Overview
This project analyzes the spatial pattern of fatal police encounters in New York City using point pattern methodologies, producing a counter-map that reframes risk in urban space. Rather than mapping crime risk, the project visualizes and evaluates the spatial concentration of fatal police violence using the Fatal Encounters dataset — determining whether incidents are randomly distributed or statistically clustered across NYC's five boroughs.
Three major analytical components structure the study: (1) first-order intensity analysis using Kernel Density Estimation at multiple bandwidths, (2) second-order spatial dependence testing using Ripley's K function applied globally and by borough grouping, and (3) inhomogeneity adjustment to separate population concentration from true spatial clustering of incidents. A MAUP sensitivity test using a regular fishnet grid validates the robustness of findings across alternative spatial aggregation schemes.

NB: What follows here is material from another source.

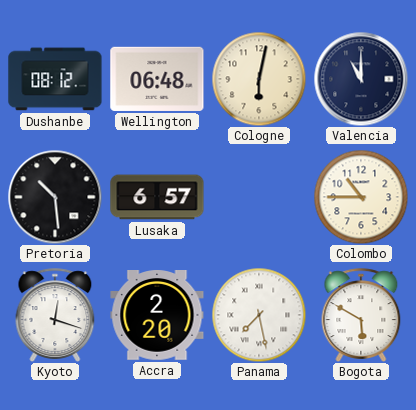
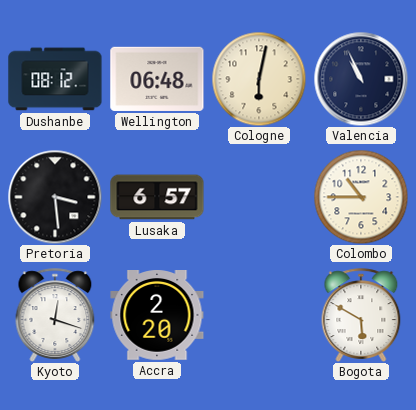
Valencia: 11:00 -> 10:56
Pretoria: 10:29 -> 3:29
Panama: 7:28 -> none
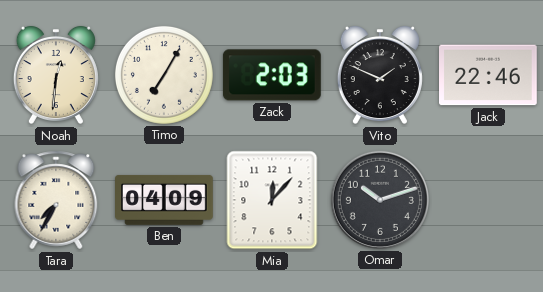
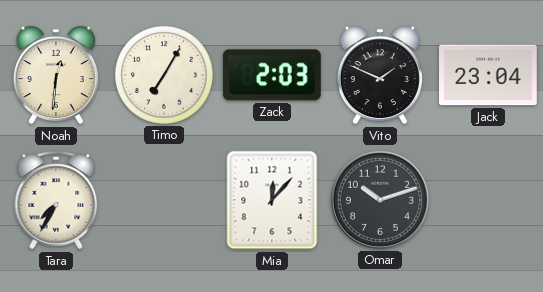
Jack: 22:46 -> 23:04
Ben: 04:09 -> none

Study Area & Population Context
The study area encompasses all five NYC boroughs — Manhattan, Bronx, Brooklyn, Queens, and Staten Island. All layers were projected into NAD 1983 (2011) State Plane New York Long Island (US Feet) to minimize distortion in distance-based analyses. A population choropleth using 2020 census tracts reveals strong spatial inhomogeneity: Manhattan and portions of Brooklyn and Queens show particularly high population density, making raw incident counts a misleading measure of risk without population normalization.

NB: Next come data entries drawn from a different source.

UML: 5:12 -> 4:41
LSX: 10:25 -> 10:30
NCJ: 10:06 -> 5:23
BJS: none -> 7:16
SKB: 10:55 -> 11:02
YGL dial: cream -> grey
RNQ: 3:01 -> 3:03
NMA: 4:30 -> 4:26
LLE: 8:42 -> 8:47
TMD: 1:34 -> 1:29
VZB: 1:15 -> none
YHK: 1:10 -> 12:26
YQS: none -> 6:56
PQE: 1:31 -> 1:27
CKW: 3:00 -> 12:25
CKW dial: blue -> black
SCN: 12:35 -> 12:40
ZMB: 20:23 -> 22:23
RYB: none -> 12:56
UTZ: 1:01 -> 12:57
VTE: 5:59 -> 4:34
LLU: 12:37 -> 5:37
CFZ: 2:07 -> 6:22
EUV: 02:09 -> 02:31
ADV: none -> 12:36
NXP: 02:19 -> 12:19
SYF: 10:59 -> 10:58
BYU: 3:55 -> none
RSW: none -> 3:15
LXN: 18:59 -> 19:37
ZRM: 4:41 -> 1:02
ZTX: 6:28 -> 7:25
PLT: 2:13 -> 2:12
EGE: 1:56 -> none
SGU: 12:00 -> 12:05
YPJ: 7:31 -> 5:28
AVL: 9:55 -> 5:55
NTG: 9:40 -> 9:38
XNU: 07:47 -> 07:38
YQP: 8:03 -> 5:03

Study area — NYC five borough boundary. Analytical extent for all point pattern methods. Projection: NAD 1983 (2011) State Plane NY Long Island.
NYC population — 2020 census tracts choropleth. Strong spatial inhomogeneity is evident, particularly in Manhattan. Source: NYC Open Data.
Data Sources
| Dataset | Description | Format | Source |
|---|---|---|---|
| FatalEncounters_NYC | Fatal police encounters from 2000–present, clipped to NYC boundary | Vector point | Fatal Encounters (Finch et al., 2019) |
| NYC_Borough_Boundaries | Borough-level administrative polygons | Vector polygon | NYC Open Data |
| NYC_Boundary | Dissolved NYC boundary polygon | Vector polygon | Derived from boroughs |
| NYC_Census_Tracts_2020 | Census tracts with 2020 population counts | Vector polygon | NYC Open Data |
Methods — Four-Component Analytical Framework
Data preparation began with duplicate point removal using the Near tool to ensure a 1:1 relationship between location and event — a prerequisite for Ripley's K, which assumes independent events at distinct coordinates. The dissolved NYC boundary was used as the study area extent, with analyses run globally and by contiguous borough groupings to assess water barrier effects.
-
01
Kernel Density Estimation — First-Order Intensity
KDE visualizes the continuous spatial intensity of fatal encounters. Three bandwidths — 3,000 ft, 6,000 ft, and 10,000 ft — were tested. The 6,000 ft surface was selected as the final visualization: it balanced local cluster detail with regional interpretability, avoiding fragmentation at 3,000 ft and over-smoothing at 10,000 ft.
-
02
Ripley's K Function — Second-Order Spatial Dependence
Multi-Distance Spatial Cluster Analysis tested whether clustering exceeded complete spatial randomness across 12 distance bands spanning neighborhood to borough scales. Edge correction (simulate outer boundary values) was applied. Analysis was run globally for NYC and separately for three contiguous borough groupings: Manhattan & Bronx, Brooklyn & Queens, and Staten Island.
-
03
Inhomogeneity Adjustment — Population-Normalized Rates
Incident counts were spatially joined to census tracts and normalized to FE_per10k (incidents per 10,000 residents). An expected value per tract was calculated proportional to population share, and an excess measure derived (Excess_FE = Observed − Expected) to identify tracts with disproportionately high incident counts beyond demographic expectation.
-
04
MAUP Sensitivity Test — Fishnet Grid
A uniform fishnet grid at 2,000 ft and 4,000 ft cell sizes was generated and clipped to the NYC boundary. Encounter points were spatially joined per cell; population was area-weighted from census tract intersections. Incident rates per 10,000 residents were computed per cell and compared against the tract-based inhomogeneity results to test boundary dependency.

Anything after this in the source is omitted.